Introduction
Speaker 1: Tim Harris - Oracle Laboratories
Speaker 2: Ralf Herbrich - Amazon
About the event
Speaker 1: Tim Harris, Oracle Laboratories
Systems Challenges in Graph Analytics
Graphs are at the core of many data processing problems, whether that is searching through billions of records for suspicious interactions, ranking the importance of web pages based on their connectivity, or identifying possible "missing" friends on a social network. This talk will discuss the challenges in building large, scalable, in-memory graph analytics systems. Many of these challenges come from the way that graph algorithms behave differently based on the structure of the input graph: a planar road network graph can produce a significantly different load on the machine's memory system from a low-diameter social network graph. It can be necessary to select particular algorithms for these different cases, and to make contrasting decisions over how the machine's resources are allocated. Finally, we face challenges simply from the scale at which we operate: making efficient use of the hardware in new SPARC machines with over 4000 threads
Biography
Tim Harris leads the Oracle Labs group in Cambridge, UK. His research interests span multiple layers of the stack, including parallel programming, VMM / OS / runtime-system interaction, and opportunities for specialized architecture support for particular workloads. He has also worked on the implementation of software transactional memory for multi-core computers, and the design of programming language features based on it. Tim has a BA and PhD in computer science from Cambridge University Computer Laboratory. He was on the faculty at the Computer Laboratory from 2000-2004 where he led the department's research on concurrent data structures and contributed to the Xen virtual machine monitor project. He was at Microsoft Research from 2004, and then joined Oracle Labs to found the Cambridge office in 2012.

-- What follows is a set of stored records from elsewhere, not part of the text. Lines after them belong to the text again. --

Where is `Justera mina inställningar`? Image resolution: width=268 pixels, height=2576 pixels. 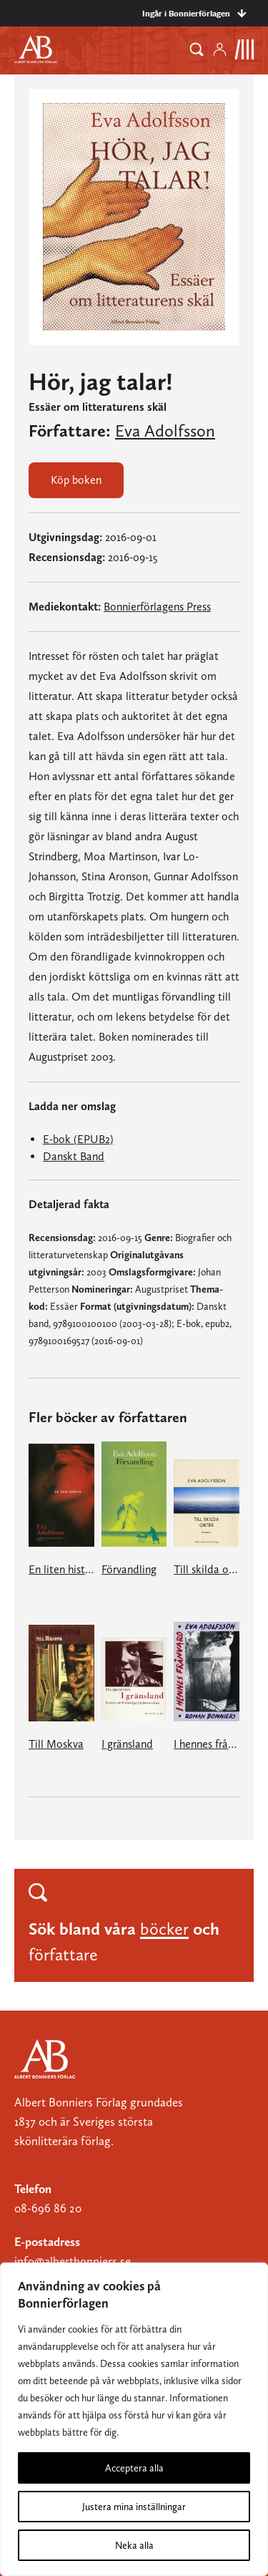 Justera mina inställningar is located at coordinates (134, 2506).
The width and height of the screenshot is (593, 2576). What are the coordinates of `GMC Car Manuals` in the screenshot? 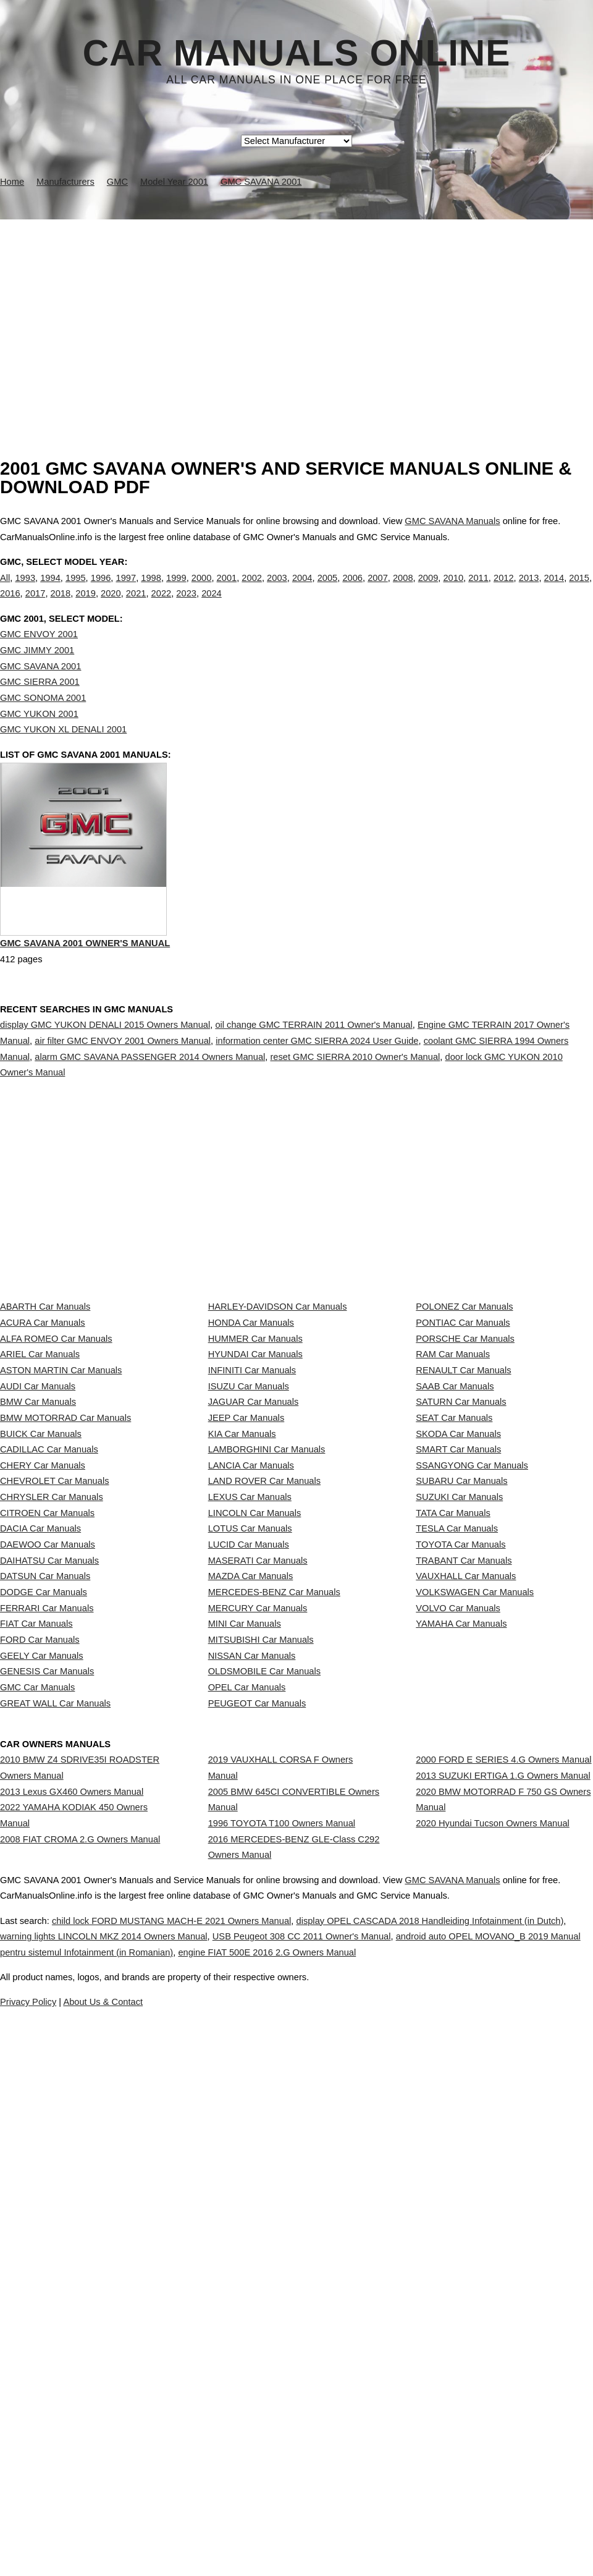 It's located at (37, 2070).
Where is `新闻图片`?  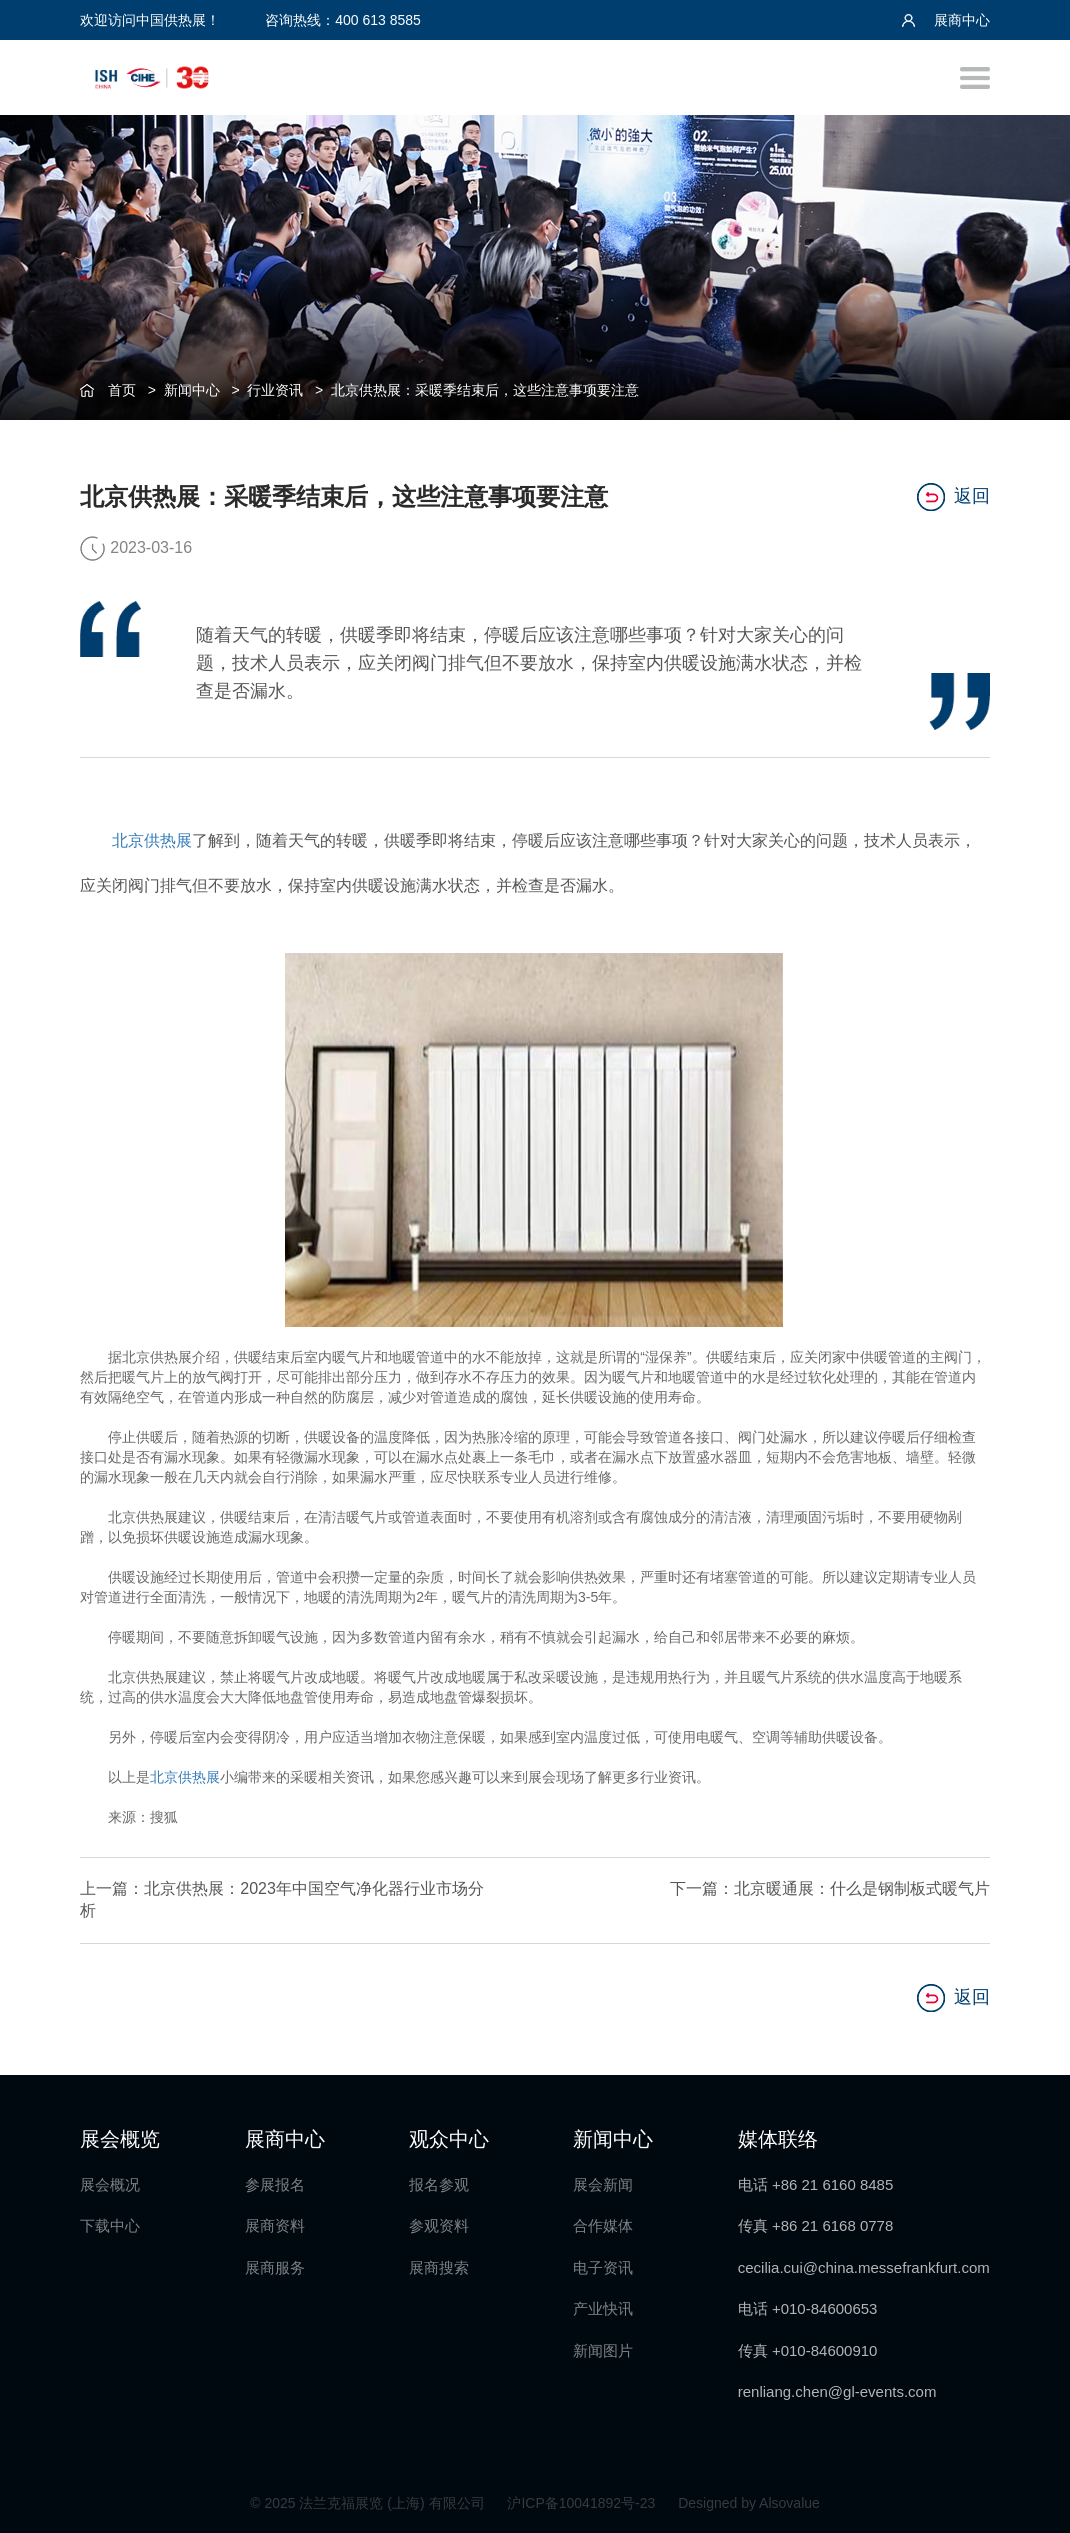 新闻图片 is located at coordinates (603, 2350).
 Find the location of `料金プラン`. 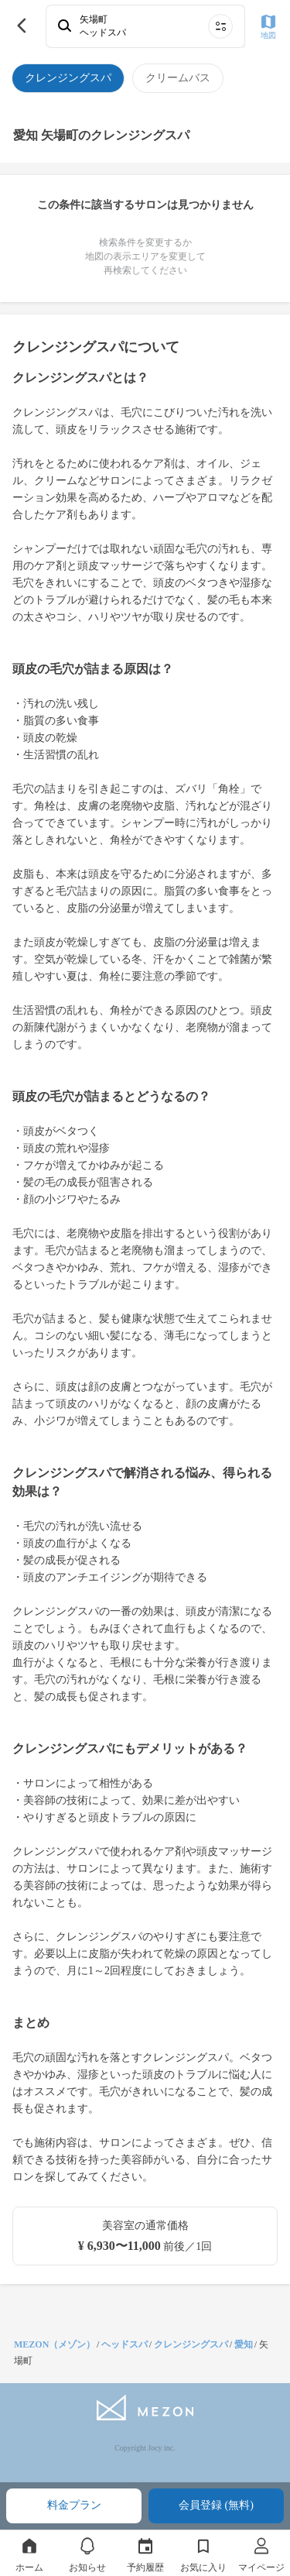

Speaker 2: Ralf Herbrich, Amazon
Learning Real-World Probabilistic Models with Approximate Message Passing
Over the past few years, we have entered the world of big and structured data – a trend largely driven by the exponential growth of Internet-based online services such in Search, e-Commerce and Social Networking as well as the ubiquity of smart devices with sensors in everyday life. This poses new challenges for statistical inference and decision-making as some of the basic assumptions are shifting: (1) The ability to store the parameters of (data) models, (2) the level of granularity and ‘building blocks’ in the data modeling phase, and (3) the interplay of computation, storage, communication and inference and decision-making techniques. In this talk, I will discuss the implications of big and structured data for Statistics and the convergence of statistical model and distributed systems. I will present one of the most versatile modeling techniques that combines systems and statistical properties – factor graphs – and review a series of approximate inference techniques such as distributed message passing. The talk will be concluded with an overview of real-world problems at Amazon.
Biography
Since November 2012, Ralf works at Amazon as Director of Machine Learning; until August 2013 he worked in Seattle and then in Berlin, Germany. The team works in the area of Forecasting, Content Linkage, Scalable Machine Learning Services and Vision-Assisted Technologies. From October 2011 to November 2012, Ralf worked at Facebook in Palo Alto & Menlo Park leading the Unified Ranking and Allocation team building horizontal large-scale machine learning infrastructure for learning user-action-rate predictors that enabled unified value experiences across the products. From 2009 to 2011, he was Director of Microsoft’s Future Social Experiences (FUSE) Lab UK demonstrating and enabling new social experiences through development of computational intelligence technologies on large online data collections.
From 2006 – 2009, together with Thore Graepel, Ralf was leading the Applied Games and the Online Services and Advertising (OSA) research group which engaged in research at the intersection of machine learning and computer games as well as research in search and online advertising combining insights from machine learning, information retrieval, game theory, artificial intelligence and social network analysis. Ralf joined Microsoft Research in 2000, he obtained both a diploma degree in Computer Science and a Ph.D. degree in Statistics from the Technical University Berlin. Ralf’s research interests include Bayesian inference and decision making, computer games, kernel methods and statistical learning theory. He is one of the inventors of the DrivatarsTM system in the Forza Motorsport series as well as the TrueSkill™ ranking and matchmaking system in Xbox 360 Live. Ralf also co-invented the adPredictor click-prediction technology used in Bing’s online advertising system.